Martha Barr - BA (Hons) Fine Art
The Stages of Being
Martha Barr's work addressing the many contradictions surrounding the body, from functionality and reproduction, to sex, cosmetic surgery, censorship and aging. She embraces the realities of our ‘volatile, messy, leaky, bodies’ that society deems too 'ugly' or 'grotesque', creating sculptures that depict our visceral embodiment with immense honesty.
The Stages of Being is an ongoing series of durational installations where the artist grapples with the raw unpredictability of clay, embracing its weight and spillage. A clinical metal frame and fragile glass intravenous drip-bags support and feed the knotted, fleshy terracotta shapes, re-emphasizing their fight against gravity and time. Gradually, the mass grows, in turn spilling, swaying, dripping, ripping and pulsating, as if alive.

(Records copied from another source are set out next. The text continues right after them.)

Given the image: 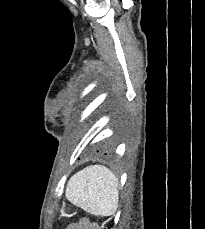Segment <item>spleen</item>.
I'll list each match as a JSON object with an SVG mask.
<instances>
[{
	"label": "spleen",
	"mask_w": 205,
	"mask_h": 229,
	"mask_svg": "<svg viewBox=\"0 0 205 229\" xmlns=\"http://www.w3.org/2000/svg\"><path fill=\"white\" fill-rule=\"evenodd\" d=\"M66 198L90 214L111 216L119 203L118 179L105 166H88L70 178Z\"/></svg>",
	"instance_id": "obj_1"
}]
</instances>
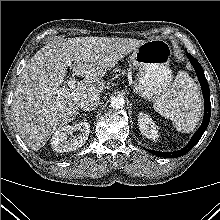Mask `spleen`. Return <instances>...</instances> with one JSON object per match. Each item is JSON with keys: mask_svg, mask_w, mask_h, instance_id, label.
<instances>
[{"mask_svg": "<svg viewBox=\"0 0 220 220\" xmlns=\"http://www.w3.org/2000/svg\"><path fill=\"white\" fill-rule=\"evenodd\" d=\"M154 110L169 118L177 131L190 133L202 115V96L198 85L184 71H179L168 91L153 104Z\"/></svg>", "mask_w": 220, "mask_h": 220, "instance_id": "spleen-1", "label": "spleen"}]
</instances>
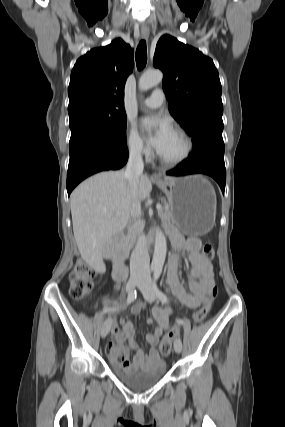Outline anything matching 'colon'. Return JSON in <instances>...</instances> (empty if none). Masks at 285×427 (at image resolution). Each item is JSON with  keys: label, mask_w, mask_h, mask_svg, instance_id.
<instances>
[{"label": "colon", "mask_w": 285, "mask_h": 427, "mask_svg": "<svg viewBox=\"0 0 285 427\" xmlns=\"http://www.w3.org/2000/svg\"><path fill=\"white\" fill-rule=\"evenodd\" d=\"M203 256L207 260H213L216 256L214 247L211 244H205L203 247ZM96 273L84 261L78 260L73 270L70 273V295L74 300L85 298L94 287V279ZM218 295L217 286H213L209 292L208 299L203 306L199 308L193 316L195 322H201L209 313L214 299ZM179 329L173 328L170 330L160 343V352L162 355H168L172 349V342L178 335ZM118 362H123V355L117 357Z\"/></svg>", "instance_id": "colon-1"}]
</instances>
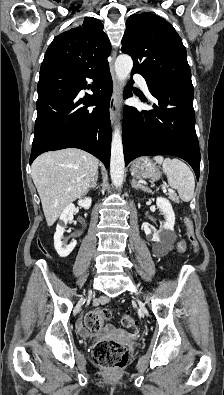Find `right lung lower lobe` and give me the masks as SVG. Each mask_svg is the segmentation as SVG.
<instances>
[{"instance_id":"obj_1","label":"right lung lower lobe","mask_w":224,"mask_h":395,"mask_svg":"<svg viewBox=\"0 0 224 395\" xmlns=\"http://www.w3.org/2000/svg\"><path fill=\"white\" fill-rule=\"evenodd\" d=\"M86 78L97 83L92 90L93 95L80 99L78 94L86 88ZM112 90L109 65L81 72L55 62L42 63L30 164L46 151L72 147L93 154L108 168ZM93 105L96 107L90 108Z\"/></svg>"}]
</instances>
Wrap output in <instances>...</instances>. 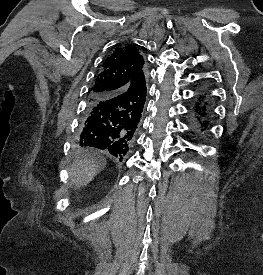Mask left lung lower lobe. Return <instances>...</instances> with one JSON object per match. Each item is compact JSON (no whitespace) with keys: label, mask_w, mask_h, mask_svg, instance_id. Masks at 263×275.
<instances>
[{"label":"left lung lower lobe","mask_w":263,"mask_h":275,"mask_svg":"<svg viewBox=\"0 0 263 275\" xmlns=\"http://www.w3.org/2000/svg\"><path fill=\"white\" fill-rule=\"evenodd\" d=\"M211 116V104L209 101L208 91L200 92L193 107L194 126L198 131H205L208 128Z\"/></svg>","instance_id":"1"}]
</instances>
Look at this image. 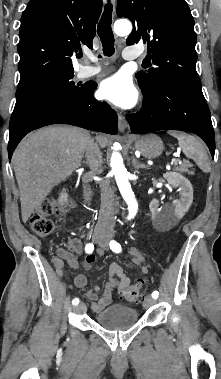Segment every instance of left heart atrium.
<instances>
[{
  "label": "left heart atrium",
  "mask_w": 221,
  "mask_h": 379,
  "mask_svg": "<svg viewBox=\"0 0 221 379\" xmlns=\"http://www.w3.org/2000/svg\"><path fill=\"white\" fill-rule=\"evenodd\" d=\"M98 92L101 99L120 108L132 107L138 98L131 79L120 73L103 80Z\"/></svg>",
  "instance_id": "39dd6f15"
}]
</instances>
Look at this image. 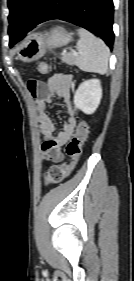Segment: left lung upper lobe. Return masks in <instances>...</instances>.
Instances as JSON below:
<instances>
[{
	"instance_id": "5c2ea615",
	"label": "left lung upper lobe",
	"mask_w": 134,
	"mask_h": 281,
	"mask_svg": "<svg viewBox=\"0 0 134 281\" xmlns=\"http://www.w3.org/2000/svg\"><path fill=\"white\" fill-rule=\"evenodd\" d=\"M47 0H8L10 46L31 28L33 20ZM19 36V37H18Z\"/></svg>"
}]
</instances>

Lying at the centre of Barr’s investigation is her obsession with clay, building an intimate relationship with her forms as she physically manipulates, smooths and becomes absorbed into her medium. Intuitively she builds large organic vessels using the traditional method of coiling, rendering clay as flesh. What results are haptic, ambiguous post-human forms that exist in a singular time and space. Ultimately, they dry, crack, and fall allowing it to be recycled into an entirely new entity, leaving only a complex web of slings and ropes where it had once precariously hung.

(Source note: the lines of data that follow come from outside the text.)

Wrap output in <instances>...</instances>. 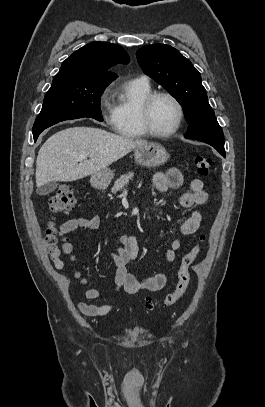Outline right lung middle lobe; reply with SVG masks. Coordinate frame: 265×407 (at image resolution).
I'll return each instance as SVG.
<instances>
[{"mask_svg": "<svg viewBox=\"0 0 265 407\" xmlns=\"http://www.w3.org/2000/svg\"><path fill=\"white\" fill-rule=\"evenodd\" d=\"M109 84L77 81L65 75L55 76L34 123V138L44 129L64 120L91 117L103 121L100 97Z\"/></svg>", "mask_w": 265, "mask_h": 407, "instance_id": "dd1d6c3e", "label": "right lung middle lobe"}]
</instances>
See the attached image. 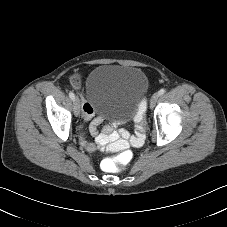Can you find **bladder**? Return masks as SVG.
I'll return each mask as SVG.
<instances>
[{"label": "bladder", "instance_id": "bladder-1", "mask_svg": "<svg viewBox=\"0 0 227 227\" xmlns=\"http://www.w3.org/2000/svg\"><path fill=\"white\" fill-rule=\"evenodd\" d=\"M146 89L147 79L140 69L101 64L87 79L85 97L105 119L127 121L136 116Z\"/></svg>", "mask_w": 227, "mask_h": 227}]
</instances>
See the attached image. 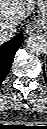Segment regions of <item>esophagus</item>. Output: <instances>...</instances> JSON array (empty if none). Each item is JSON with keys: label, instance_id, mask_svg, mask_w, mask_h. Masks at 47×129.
I'll use <instances>...</instances> for the list:
<instances>
[{"label": "esophagus", "instance_id": "obj_1", "mask_svg": "<svg viewBox=\"0 0 47 129\" xmlns=\"http://www.w3.org/2000/svg\"><path fill=\"white\" fill-rule=\"evenodd\" d=\"M37 28H38L37 23L36 22H31L26 26L25 32H26V34H33L36 31Z\"/></svg>", "mask_w": 47, "mask_h": 129}]
</instances>
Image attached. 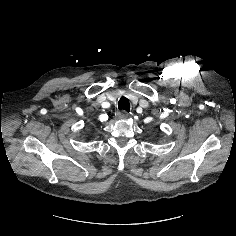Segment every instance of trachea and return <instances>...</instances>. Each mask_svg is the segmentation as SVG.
<instances>
[{
	"label": "trachea",
	"instance_id": "1",
	"mask_svg": "<svg viewBox=\"0 0 236 236\" xmlns=\"http://www.w3.org/2000/svg\"><path fill=\"white\" fill-rule=\"evenodd\" d=\"M118 108L120 110L130 111V102L126 97H121L119 100Z\"/></svg>",
	"mask_w": 236,
	"mask_h": 236
}]
</instances>
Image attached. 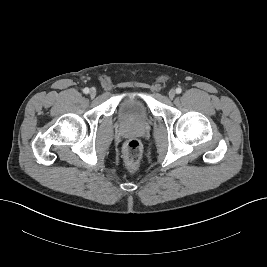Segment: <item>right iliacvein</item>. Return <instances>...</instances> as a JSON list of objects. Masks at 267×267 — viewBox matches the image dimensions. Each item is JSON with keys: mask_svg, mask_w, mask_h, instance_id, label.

Although vast in scale, Barr's anthropomorphic organisms remain intimate, imbued with a melancholy – holding the emotions we hide within ourselves. At their heart, they speak of themes around sex, atrophy, violence and death, and allow Barr to blur the boundaries of what's functional, fragile, threatening, theatrical and surgical. Ultimately, over time, Barr feels an overwhelming need to protect them while having to surrender to something already lost.